**Q. Evaluate Height of Water in Tank?**

A water tank has spiral a small leak at a point 2 feet from its base on the ground. A second leak sprightly over the first is 5 feet from the base.

A passing physics student become aware of that the two streams issuing from the tank were striking the ground at the same spot. He after that realized he could calculate the height of the water in the tank. What were his end results?

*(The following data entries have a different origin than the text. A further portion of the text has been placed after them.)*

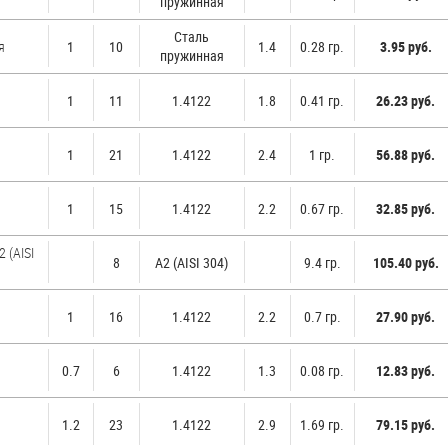
пружинная
Стaль
я
1
10
1.4
0.28 гр.
3.95 руб.
пружинная
1
11
1.4122
1.8
0.41 гр.
26.23 руб.
1
21
1.4122
2.4
1 гр.
56.88 руб.
1
15
1.4122
2.2
0.67 гр.
32.85 руб.
 (AISI
8
А2 (AISI 304)
9.4 гр.
105.40 руб.
1
16
1.4122
2.2
0.7 гр.
27.90 руб.
0.7
6
1.4122
1.3
0.08 гр.
12.83 руб.
1.2
23
1.4122
2.9
1.69 гр.
79.15 руб.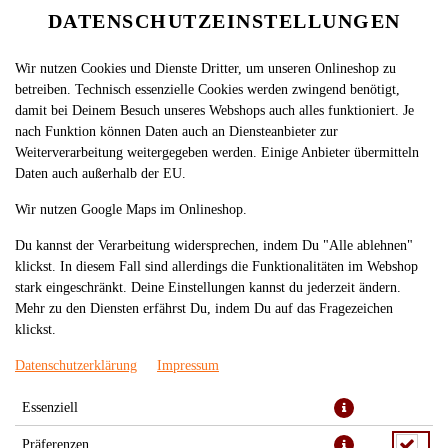
DATENSCHUTZEINSTELLUNGEN
Wir nutzen Cookies und Dienste Dritter, um unseren Onlineshop zu
betreiben. Technisch essenzielle Cookies werden zwingend benötigt,
damit bei Deinem Besuch unseres Webshops auch alles funktioniert. Je
nach Funktion können Daten auch an Diensteanbieter zur
Weiterverarbeitung weitergegeben werden. Einige Anbieter übermitteln
Daten auch außerhalb der EU.
57. UDON XAO BO (NORMAL)
Wir nutzen Google Maps im Onlineshop.
Du kannst der Verarbeitung widersprechen, indem Du "Alle ablehnen"
klickst. In diesem Fall sind allerdings die Funktionalitäten im Webshop
stark eingeschränkt. Deine Einstellungen kannst du jederzeit ändern.
Mehr zu den Diensten erfährst Du, indem Du auf das Fragezeichen
klickst.
Datenschutzerklärung
Impressum
Essenziell
gebratene Udon mit Rindfleisch und frischem Gemüse
Präferenzen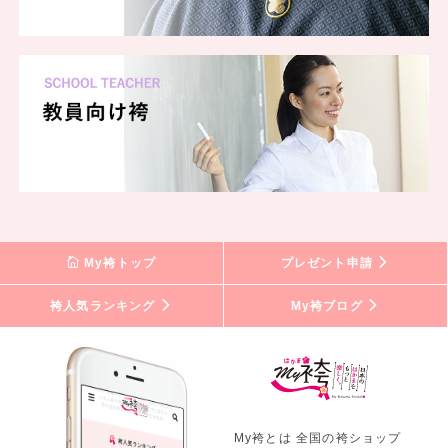
My袴トップ
プレゼント申請
袴人気ランキング
My袴ブログ
My袴とは 全国の袴ショップ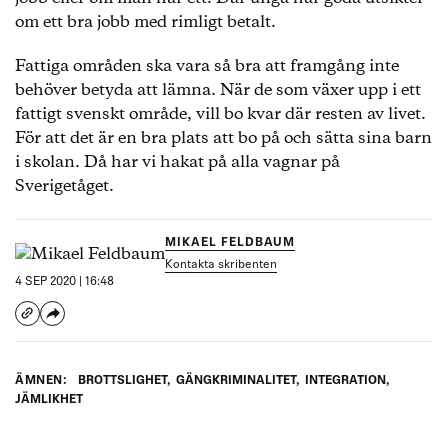
om ett bra jobb med rimligt betalt.
Fattiga områden ska vara så bra att framgång inte
behöver betyda att lämna. När de som växer upp i ett
fattigt svenskt område, vill bo kvar där resten av livet.
För att det är en bra plats att bo på och sätta sina barn
i skolan. Då har vi hakat på alla vagnar på
Sverigetåget.
MIKAEL FELDBAUM
Kontakta skribenten
4 SEP 2020 | 16:48
ÄMNEN:
BROTTSLIGHET
,
GÄNGKRIMINALITET
,
INTEGRATION
,
JÄMLIKHET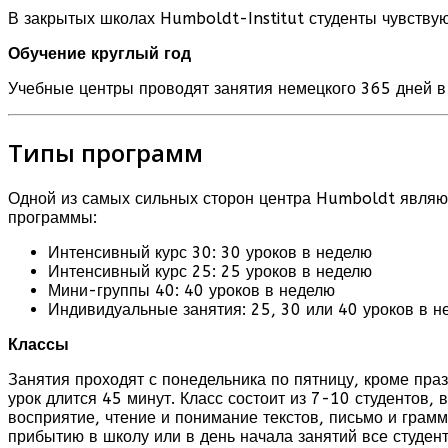
В закрытых школах Humboldt-Institut студенты чувствую
Обучение круглый год
Учебные центры проводят занятия немецкого 365 дней в 
Типы программ
Одной из самых сильных сторон центра Humboldt являю
программы:
Интенсивный курс 30: 30 уроков в неделю
Интенсивный курс 25: 25 уроков в неделю
Мини-группы 40: 40 уроков в неделю
Индивидуальные занятия: 25, 30 или 40 уроков в н
Классы
Занятия проходят с понедельника по пятницу, кроме пра
урок длится 45 минут. Класс состоит из 7-10 студентов,
восприятие, чтение и понимание текстов, письмо и грам
прибытию в школу или в день начала занятий все студен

We start by determining the velocity of the water issuing from the two leaks using Torricelli's theorem. We will utilize subscripts to link the relevant equations to their respective streams and insert the known values at the end.

v_{1}^{2} = 2g(h - h_{1})

v_{2}^{2}= 2g(h - h_{2})

We are able to find the time required for each stream to strike the ground from the kinematics equation y = vt_{0} + 1/2gt^{2}. For this numerical problem t_{0 }= 0.

h_{1} =1/2gt_{1}^{2}

h_{2 }=1/2gt_{2}^{2}

Solving

t_{1}^{2} =2h_{1}/g

t_{2}^{2}_{ }=2h_{2}/g

The horizontal distance travelled by every stream is vt. We have v_{1}t_{1} = v_{2}t_{2}

Or

(v_{1}t_{1})^{2} = (v_{2}t_{2})^{2}

Thus substituting from the above

(2g(h - h_{1}))2h_{1}/g= (2g(h - h_{2}))2h_{2}/g

(h - h_{1})h_{1} = (h - h_{2})h_{2}

hh_{1} - h_{1}^{2} = hh_{2} - h_{2}^{2}

h(h_{1 }- h_{2}) = h_{1}^{2} - h_{2}^{2}

h =((h_{1}^{2}- h_{2}^{2})/(h_{1 }- h_{2}))=((h_{1} + h_{2})(h_{1} - h_{2}))/h_{2} - h_{2 } thus,

h = h_{1 }+ h_{2}.

Specified that h_{1} = 2 ft and h_{2} = 5 ft the height of the water in the tank h = 7 ft.